Task requirements:
Produce an exact copy of the lines from the line containing "Добавить свой отзыв на всё что угодно" through the last line of the listing below, both ends included, and nothing else.

Information supplied section start

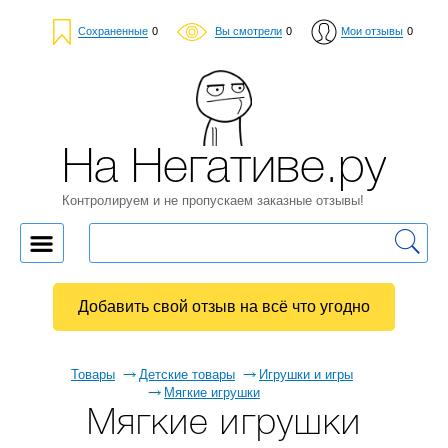
Сохраненные
0
Вы смотрели
0
Мои отзывы
0
На Негативе.ру
Контролируем и не пропускаем заказные отзывы!
Добавить свой отзыв на всё что угодно
Товары
Детские товары
Игрушки и игры
Мягкие игрушки
Мягкие игрушки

Information supplied section end

Answer to the problem:
Добавить свой отзыв на всё что угодно
Товары
Детские товары
Игрушки и игры
Мягкие игрушки
Мягкие игрушки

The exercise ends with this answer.